EU-AU summit: Time for new direction | Dailytrust

EU-AU summit: Time for new direction

Last week Thursday, 55 African Union (AU) heads of state and government and their delegations convened in Brussels, Belgium, for their sixth summit with the 27 European Union (EU) nations.

At the end, EU and the African leaders agreed to a “renewed partnership”, with pledges of major investments, including the mobilisation of 150 billion Euros ($170 billion) from the public and private sectors for investments in Africa over the next seven years.

The summit repeated EU’s pledge to give Africa 450 million COVID-19 vaccines by mid-2022 and offered 425 million Euros to help health services on the continent deliver the vaccination.

Yet, the summit’s final declaration that the investments would focus on key infrastructure such as internet access, renewable energy and transport did not provide any concrete detail on funding. And none of these proposals was part of the priorities as drawn by the AU.

Operationally, this was a summit without a breakthrough, the first since 2017, as the EU refused to even consider the temporary intellectual property waiver requested by Africa to allow the generic production of vaccines and treatments.

There was also no headway on a key demand from Africa for the provision of a bigger share of post-COVID-19 recovery aid from the International Monetary Fund (IMF) which would make wealthy nations to step up with $100bn in Special Drawing Rights to support the continent’s economic recovery.

But the summit called for “ambitious voluntary contributions” to add to funds worth some $13bn already pledged by EU member states.

Obviously, the EU’s investments is a way to ward off rivals’ influence as more actors are emerging as possible partners for African countries, especially China, EU’s main competitor. It would be recalled that under the aegis of the Forum on China-Africa Cooperation (FOCAC), Chinese and African leaders met at a summit in 2021.

The AU also held summits with Japan and Turkey, with plans for a conference with Russia at the end of 2022. Already, President Joe Biden has announced a similar US-Africa summit.

Ordinarily, these summits are welcome as they help set up priorities, especially in the area of trade and investment targets. But the drawback is that while the hosts know exactly what they want out of each summit, for Africans, it looks like a jamboree, as they go there empty handed, with nothing to offer but readily available to receive even crumbs.

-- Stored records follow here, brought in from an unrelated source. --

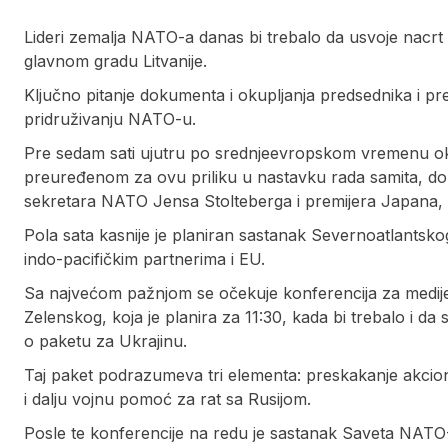
Lideri zemalja NATO-a danas bi trebalo da usvoje nacrt 
glavnom gradu Litvanije.
Ključno pitanje dokumenta i okupljanja predsednika i pr
pridruživanju NATO-u.
Pre sedam sati ujutru po srednjeevropskom vremenu o
preuređenom za ovu priliku u nastavku rada samita, do
sekretara NATO Jensa Stolteberga i premijera Japana, 
Pola sata kasnije je planiran sastanak Severnoatlantsk
indo-pacifičkim partnerima i EU.
Sa najvećom pažnjom se očekuje konferencija za medije
Zelenskog, koja je planira za 11:30, kada bi trebalo i da
o paketu za Ukrajinu.
Taj paket podrazumeva tri elementa: preskakanje akcio
i dalju vojnu pomoć za rat sa Rusijom.
Posle te konferencije na redu je sastanak Saveta NATO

And this makes each talk of partnership ring hollow as there would indeed be partnerships only when Africa is bringing something to the table. For example, the EU-AU summit declaration on the 150 billion Euros trade and investments has no African input, but part of a predefined European goal to fund diversification of energy sources, achieving its climate goals, impeding migration and curbing the global influence of China and its Belt and Road Initiative.

Henceforth, each summit must bring substance for Africa apart from the photo opportunities that show European leaders willing to receive their African counterparts with fanfare. As the continent has “meager” resources, it should not be wasted on summits if nothing tangible will come out of them. Africans must take themselves more seriously for anyone to consider them in that manner. There must be a change in how things are done, going forward.

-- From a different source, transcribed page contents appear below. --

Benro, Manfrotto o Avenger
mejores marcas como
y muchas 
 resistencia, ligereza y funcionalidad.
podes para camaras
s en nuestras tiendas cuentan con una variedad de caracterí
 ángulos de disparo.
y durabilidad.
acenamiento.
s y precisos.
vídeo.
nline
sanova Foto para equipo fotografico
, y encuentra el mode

African leaders admit a fair share of blame for the state of affairs on the continent despite its 1.3 billion population and endowment of natural and human resources.

Africa, home to 60 per cent of uncultivated arable land, has food security challenges because majority of its countries have failed to transform their economies from subsistence to commercial agriculture or industrialisation. Instead, with the persistent poverty, growing unemployment, widening inequality, wars, conflicts and instability, these leaders still jump at any opportunity for a summit as if it would solve all their countries’ problems.

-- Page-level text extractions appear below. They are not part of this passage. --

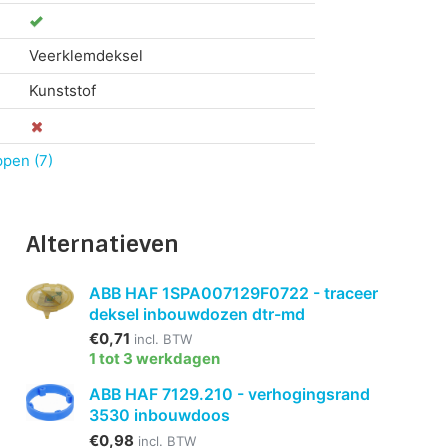
Veerklemdeksel
Kunststof
ppen (7)
Alternatieven
ABB HAF 1SPA007129F0722 - traceer
deksel inbouwdozen dtr-md
€0,71
incl. BTW
1 tot 3 werkdagen
ABB HAF 7129.210 - verhogingsrand
3530 inbouwdoos
€0,98
incl. BTW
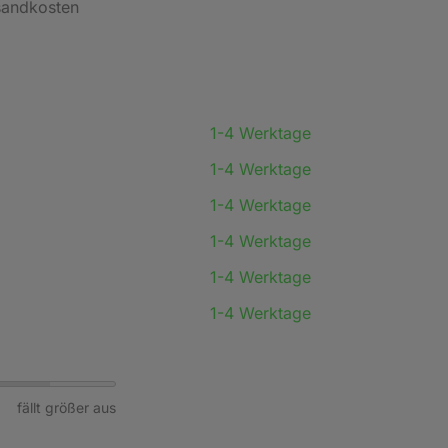
rsandkosten
1-4 Werktage
1-4 Werktage
1-4 Werktage
1-4 Werktage
1-4 Werktage
1-4 Werktage
fällt größer aus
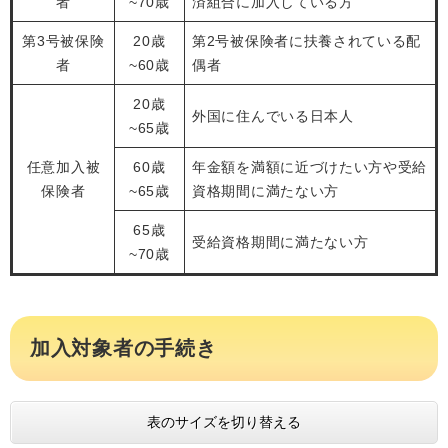
者
~70歳
済組合に加入している方
第3号被保険
20歳
第2号被保険者に扶養されている配
者
~60歳
偶者
20歳
外国に住んでいる日本人
~65歳
任意加入被
60歳
年金額を満額に近づけたい方や受給
保険者
~65歳
資格期間に満たない方
65歳
受給資格期間に満たない方
~70歳
加入対象者の手続き
表のサイズを切り替える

Now, they must get to work and address the issues that underpin the continent’s underdevelopment and stop looking outside or hopping onto the next available aircraft to summits with regional and global powers as it is becoming clear there are no well-intentioned efforts to support Africa’s development.

African leaders must take responsibility and act in the best interest of their people. The era of seeming to serve external interests and appearing beggarly at each summit is over. This is not the time to acquiescence and celebrate every proposal from summit hosts. This is the time for African leaders to face their challenges, at home, and bring solutions that will improve the continent.